NVlabs / timeloop

Timeloop performs modeling, mapping and code-generation for tensor algebra workloads on various accelerator architectures.
https://timeloop.csail.mit.edu/
BSD 3-Clause "New" or "Revised" License
303 stars 99 forks source link

Further optimization of arch.yaml based on the optimal mapping in timeloop-mapper.stats.txt #245

Closed xpww closed 4 months ago

xpww commented 4 months ago

Hello!
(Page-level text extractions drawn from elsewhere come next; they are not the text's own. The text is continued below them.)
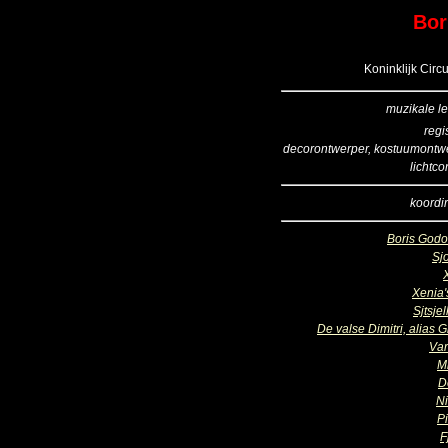
Bor
Koninklijk Circ
muzikale le
regi
decorontwerper, kostuumontw
lichtco
koordir
Boris God
Sj
Xenia'
Sjtsje
De valse Dimitri, alias G
Va
Mi
D
Ni
P
F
I was recently studying the output files in timeloop-accelergy-exercises/workspace/exercises/01_accelergy_timeloop_2020_ispass/timeloop/06-mapper-convlayer-eyeriss, and I found that the timeloop-mapper.stats.txt in ref-output is for each The optimal mapping for spad exploration in a PE is as follows:

ifmap_spad [Inputs:8 (8)]
weights_spad [ Weights:32 (32) ]
--------------------------------
| for C in [0:8)

psum_spad [Outputs:4 (4)]
--------------------------
| for M in [0:4)
| << Compute >>

For example, the storage capacity constraints of ifmap_spad in eyeriss_like.yaml are as follows:

       name: ifmap_spad
       class: smartbuffer_RF
       attributes:
         depth: 12
         width: 16
         datawidth: 8
         read_bandwidth: 2
         write_bandwidth: 2

Does this mean that according to ifmap_spad [ Inputs:8 (8) ], I only need to change the depth of ifmap_spad from 12->8 and change the width from 16->8? That is, redundant registers are removed and the resource utilization of the accelerator can become less? Thanks!